Correlation Between CD96 And Other Immune Checkpoints
As therapeutic targets, a growing number of immune checkpoints have been emerged and examined in clinical trials or clinical situations [25, 26]. Thereby, we analyzed the relationship between CD96 and other immune checkpoints, such as PD-1, CTLA-4, TIGIT, TIM-3, NR2F6, and GITR. Pearson correlation analysis revealed that CD96 was tightly associated with PD-1, CTLA-4, TIGIT, and TIM-3. Co-expression of PD-1 with CD96 was consistent with the previous research . These results were validated in CGGA and TCGA datasets mutually (Figs. 5C and 5D), implying the possible synergistic effects of CD96 with these checkpoint members.
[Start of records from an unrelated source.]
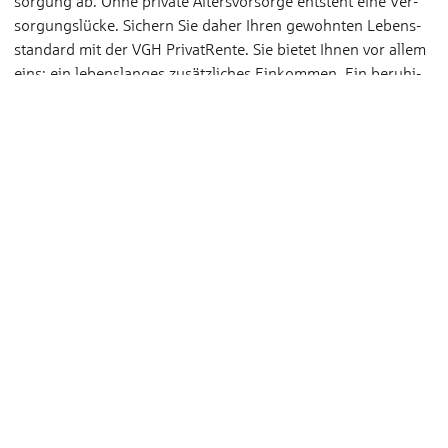
sorgung ab. Ohne private Alters­vorsorge entsteht eine Ver­
sorgungs­lücke. Sichern Sie daher Ihren gewohnten Lebens­
standard mit der VGH PrivatRente. Sie bietet Ihnen vor allem
eins: ein lebens­langes zusätz­liches Ein­kommen. Ein beruhi­
gendes Gefühl – ein Leben lang.
Zur VGH PrivatRente
Altersvorsorge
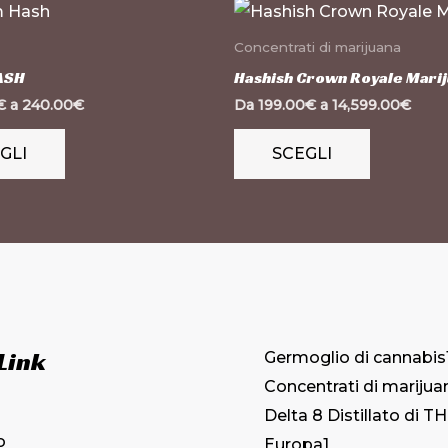
Questo
Questo
prodotto
prodotto
Concentrati di marijuana
ha
ha
ASH
Hashish Crown Royale Mari
più
più
€
a
240.00
€
Da
199.00
€
a
14,599.00
€
varianti.
varianti.
GLI
SCEGLI
Le
Le
opzioni
opzioni
possono
possono
essere
essere
scelte
scelte
nella
nella
pagina
pagina
 Link
Germoglio di cannabis
del
del
Concentrati di marijua
prodotto
prodotto
Delta 8 Distillato di T
o
Europa
1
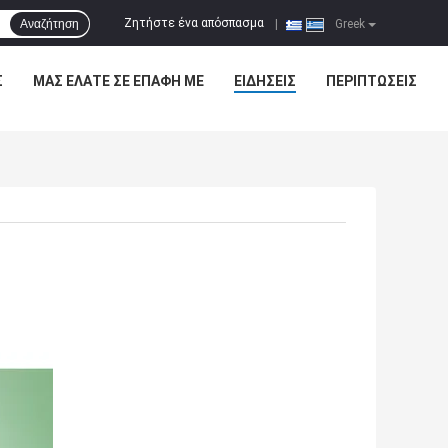
Ζητήστε ένα απόσπασμα
Αναζήτηση
|
Greek
Σ
ΜΑΣ ΕΛΆΤΕ ΣΕ ΕΠΑΦΉ ΜΕ
ΕΙΔΉΣΕΙΣ
ΠΕΡΙΠΤΏΣΕΙΣ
Accordingly, we postulated CD96 may contribute significantly to the inflammatory response in glioma and used the previous method to test. As shown in Figure S1, CD96 was positively associated with HCK, MHC-I, MHC-II, STAT1, STAT2, and FCGR2A, especially with LCK. This finding additionally evidenced the vital immune function of CD96 in glioma.
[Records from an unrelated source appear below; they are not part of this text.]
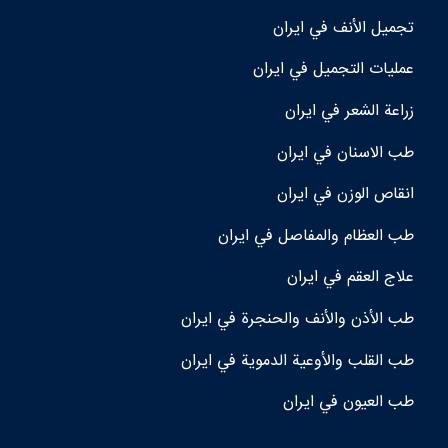
تجمیل الأنف في ايران
عمليات التجميل في ايران
زراعة الشعر في ايران
طب الاسنان في ايران
انقاص الوزن في ايران
طب العظام والمفاصل في ايران
علاج العقم في ايران
طب الأذن والأنف والحنجرة في ايران
طب القلب والأوعية الدموية في ايران
طب العيون في ايران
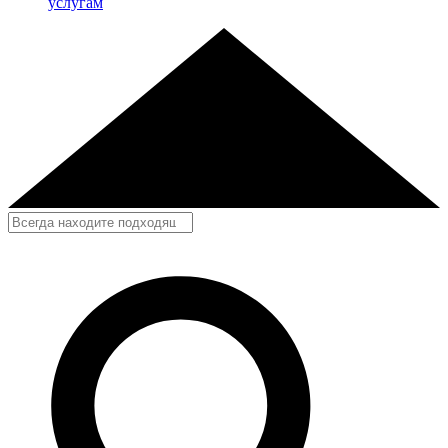
услугам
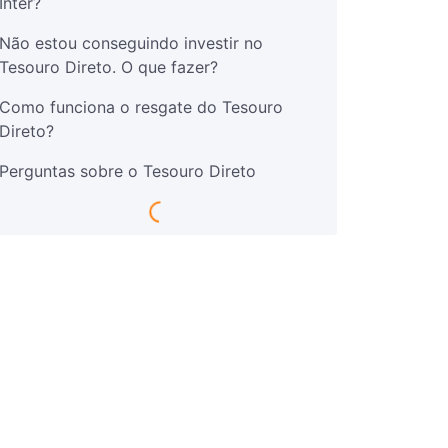
Inter?
Não estou conseguindo investir no
Tesouro Direto. O que fazer?
Como funciona o resgate do Tesouro
Direto?
Perguntas sobre o Tesouro Direto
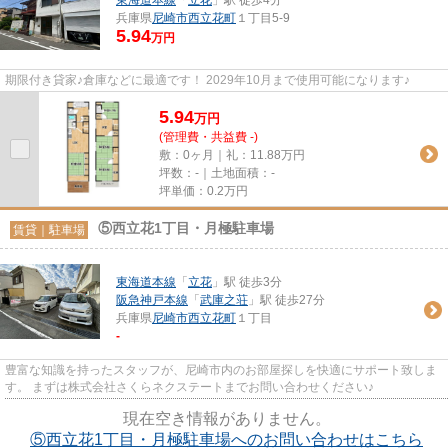
東海道本線
「
立花
」駅 徒歩4分
兵庫県
尼崎市
西立花町
１丁目5-9
5.94
万円
期限付き貸家♪倉庫などに最適です！ 2029年10月まで使用可能になります♪
5.94
万
円
(管理費・共益費 -)
敷：0ヶ月｜礼：11.88万円
坪数：-｜土地面積：-
坪単価：
0.2
万円
⑤西立花1丁目・月極駐車場
賃貸｜駐車場
東海道本線
「
立花
」駅 徒歩3分
阪急神戸本線
「
武庫之荘
」駅 徒歩27分
兵庫県
尼崎市
西立花町
１丁目
-
豊富な知識を持ったスタッフが、尼崎市内のお部屋探しを快適にサポート致しま
す。 まずは株式会社さくらネクステートまでお問い合わせください♪
現在空き情報がありません。
⑤西立花1丁目・月極駐車場へのお問い合わせはこちら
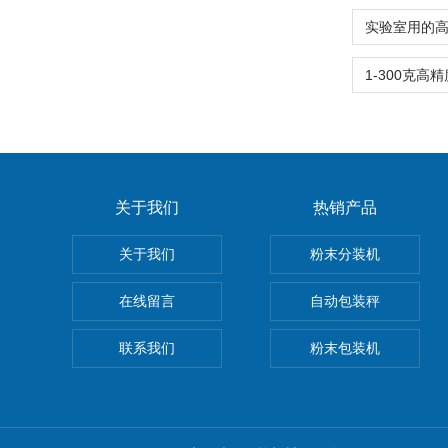
关于我们
热销产品
关于我们
粉末分装机
在线留言
自动包装秤
联系我们
粉末包装机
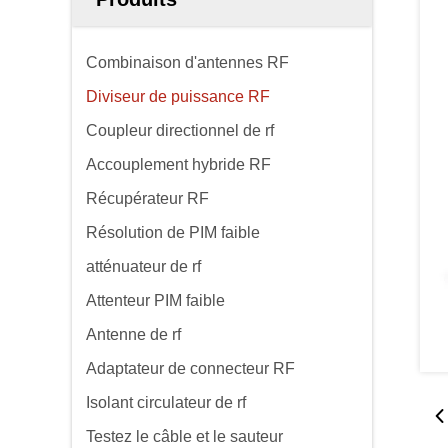
Combinaison d'antennes RF
Diviseur de puissance RF
Coupleur directionnel de rf
Accouplement hybride RF
Récupérateur RF
Résolution de PIM faible
atténuateur de rf
Attenteur PIM faible
Antenne de rf
Adaptateur de connecteur RF
Isolant circulateur de rf
Testez le câble et le sauteur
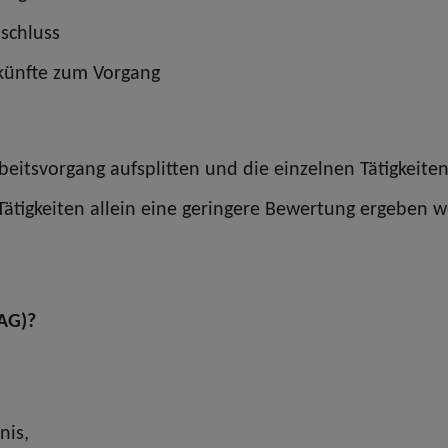
schluss
skünfte zum Vorgang
beitsvorgang aufsplitten und die einzelnen Tätigkeit
e Tätigkeiten allein eine geringere Bewertung ergeben
BAG)?
nis,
Correlation between CD96 and immune infiltration level in GBM and LGG
Tumor-infiltrating lymphocytes are an independent predictor of sentinel lymph node status and survival in cancers. Hence, we investigated whether CD96 expression was connected with immune infiltration levels in GBM (glioblastoma multiforme) and LGG (Low Grade Glioma) by TIMER website tools. Our findings manifested that CD96 expression related positively with infiltrating levels of dendritic cell (r = 0.504), neutrophil (r = 0.487), macrophage (r = 0.431), and CD8 + T cell (r = 0.406) in LGG. Simultaneously, CD96 had a marginal positively association with B cell (r = 0.329) and CD4 + T cell (r = 0.37) infiltration level in LGG. On the other hand, CD96 expression has no significant relationships with tumor purity (r = -0.117) infiltrating levels of B cell (r = 0.101), CD8 + T cell (r = -0.157), CD4 + T cell (r = -0.1), and so on in GBM (Fig. 6). These differences implied that CD96 would make more contribution to immune infiltration in LGG than GBM, especially in dendritic cells.
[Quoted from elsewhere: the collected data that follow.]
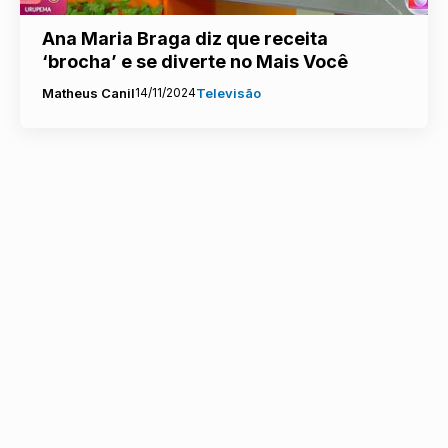
Ana Maria Braga diz que receita
‘brocha’ e se diverte no Mais Você
Matheus Canil
14/11/2024
Televisão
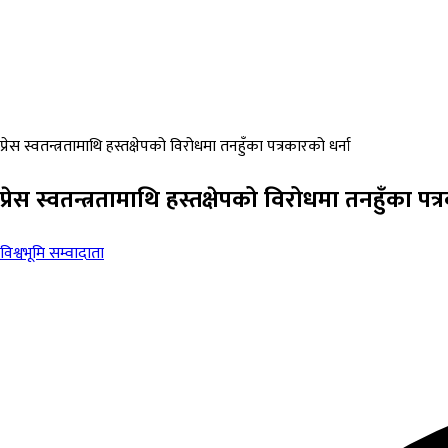
प्रेस स्वतन्त्रतामाथि हस्तक्षेपको विरोधमा तनहुँका पत्रकारको धर्ना
प्रेस स्वतन्त्रतामाथि हस्तक्षेपको विरोधमा तनहुँका पत्
विश्वभूमि सम्वादाता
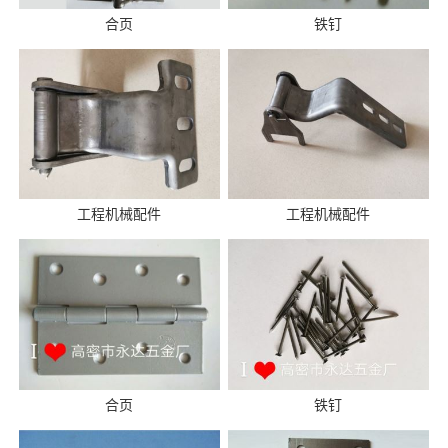
合页
铁钉
工程机械配件
工程机械配件
合页
铁钉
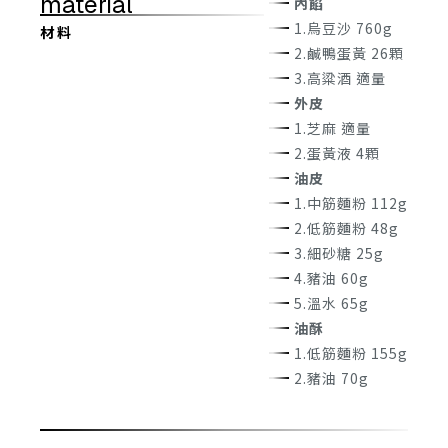
material
內餡
1.烏豆沙 760g
材 料
2.鹹鴨蛋黃 26顆
3.高粱酒 適量
外皮
1.芝麻 適量
2.蛋黃液 4顆
油皮
1.中筋麵粉 112g
2.低筋麵粉 48g
3.細砂糖 25g
4.豬油 60g
5.溫水 65g
油酥
1.低筋麵粉 155g
2.豬油 70g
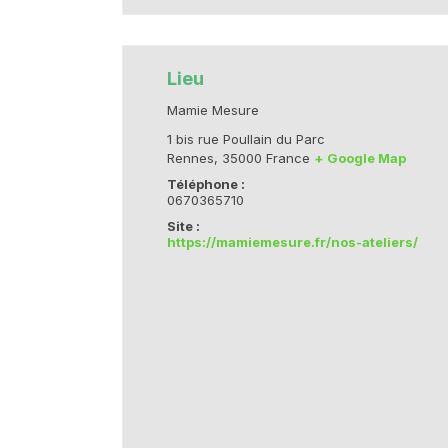
Lieu
Mamie Mesure
1 bis rue Poullain du Parc
Rennes
,
35000
France
+ Google Map
Téléphone :
0670365710
Site :
https://mamiemesure.fr/nos-ateliers/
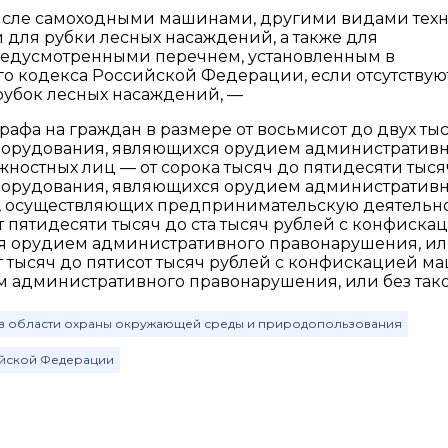
числе самоходными машинами, другими видами техн
для рубки лесных насаждений, а также для
редусмотренными перечнем, установленным в
ного кодекса Российской Федерации, если отсутствую
рубок лесных насаждений, —
афа на граждан в размере от восьмисот до двух ты
борудования, являющихся орудием административ
жностных лиц — от сорока тысяч до пятидесяти тыся
борудования, являющихся орудием административ
иц, осуществляющих предпринимательскую деятельн
т пятидесяти тысяч до ста тысяч рублей с конфиска
я орудием административного правонарушения, ил
т тысяч до пятисот тысяч рублей с конфискацией м
м административного правонарушения, или без тако
 в области охраны окружающей среды и природопользования
ийской Федерации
CD96 predicted worse survival in glioma
Owing to the high relevance between CD96 and immune suppressor in glioma, the prognostic impact of CD96 was verified via Kaplan–Meier method. Overall survival analysis in glioma and GBM patients demonstrated that high expression of CD96 predicted relatively poor survival in CGGA and in TCGA cohorts (Fig. 7). Eventually, we evaluated the independence of the clinicopathological significance of CD96 in glioma by univariate and multivariate Cox regression analyses. The results indicated that CD96, age, gender, WHO grade, IDH mutation, and h1p19q codeletion status were closely associated with overall survival and revealed CD96 is an independent prognosticator for glioma patients (Table S2).